Latino-Filmtage im Münchner Gasteig

Von Dunja Bialas

Sie nimmt die Nagel­schere, führt sie vorsichtig zwischen ihre gespreizten Schenkel und schneidet weg, was da aus ihrem Inneren heraus­wächst. Fausta hat eine Kartoffel in der Vagina und muss immer wieder die Triebe kürzen. Fausta lebt in Peru und die Kartoffel ist sicht­bares Zeichen für ein Trauma, das sie mit der »Milch des Leidens«, so will es ein Volks­my­thos, in sich aufge­nommen hat: ihre Mutter wurde zur Zeit des »Leuch­tenden Pfads« von den Militärs verge­wal­tigt, und dies, als sie mit Fausta schwanger war. Die Kartoffel soll sie nun schützen vor Über­griffen, Verge­wal­ti­gung, Leid. Eine ganz und gar symbo­li­sche und surreale Geste, mit der Fausta auf das schreck­liche Erlebnis ihrer Mutter antwortet, ganz im Sinne des realismo mágico der Südame­ri­kaner, der Verwand­lung der Realität in etwas Wunder­li­ches oder Wunder­bares.

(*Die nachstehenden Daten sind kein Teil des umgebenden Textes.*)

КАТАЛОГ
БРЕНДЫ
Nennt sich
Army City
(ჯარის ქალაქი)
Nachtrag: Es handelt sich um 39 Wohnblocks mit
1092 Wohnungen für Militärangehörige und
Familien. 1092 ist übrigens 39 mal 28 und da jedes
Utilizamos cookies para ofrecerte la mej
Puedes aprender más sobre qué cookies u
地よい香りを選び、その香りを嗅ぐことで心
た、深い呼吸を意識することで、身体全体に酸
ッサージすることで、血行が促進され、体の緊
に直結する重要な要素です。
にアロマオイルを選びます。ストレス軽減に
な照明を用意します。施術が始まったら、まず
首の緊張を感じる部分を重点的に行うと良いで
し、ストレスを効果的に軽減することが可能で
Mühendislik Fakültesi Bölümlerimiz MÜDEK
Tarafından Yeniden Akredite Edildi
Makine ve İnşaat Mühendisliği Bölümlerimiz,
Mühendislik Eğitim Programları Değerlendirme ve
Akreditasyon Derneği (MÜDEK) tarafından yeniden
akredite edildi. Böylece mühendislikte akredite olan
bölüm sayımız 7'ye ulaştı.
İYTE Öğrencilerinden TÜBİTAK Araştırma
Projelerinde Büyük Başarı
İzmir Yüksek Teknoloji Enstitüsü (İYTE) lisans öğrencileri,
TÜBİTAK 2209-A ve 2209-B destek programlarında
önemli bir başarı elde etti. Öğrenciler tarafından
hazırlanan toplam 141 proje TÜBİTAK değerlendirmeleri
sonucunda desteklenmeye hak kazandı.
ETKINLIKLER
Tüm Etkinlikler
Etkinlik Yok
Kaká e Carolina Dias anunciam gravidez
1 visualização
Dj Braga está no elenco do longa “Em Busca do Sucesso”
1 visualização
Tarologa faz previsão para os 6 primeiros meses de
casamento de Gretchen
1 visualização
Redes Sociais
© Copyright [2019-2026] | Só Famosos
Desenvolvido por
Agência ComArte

Wunder­bare Wirk­lich­keit: So entsetz­lich das Schicksal von Fausta ist, so erstaun­lich ist der Umgang mit der Wirk­lich­keit, den Claudia Llosa für die Prot­ago­nistin von La teta asustada (Eine Perle Ewigkeit) gefunden hat. In ihrem Film, der letztes Jahr in Berlin den Goldenen Bären gewann, setzt sich Llosa mit dem Erbe des Bürger­kriegs in den 80er Jahren ausein­ander. Dabei wirft sie mit ihrer Geschichte von einer Kartoffel als zeichen­haftem Mittel gegen Gewalt einen ganz und gar weib­li­chen Blick auf ihr Land.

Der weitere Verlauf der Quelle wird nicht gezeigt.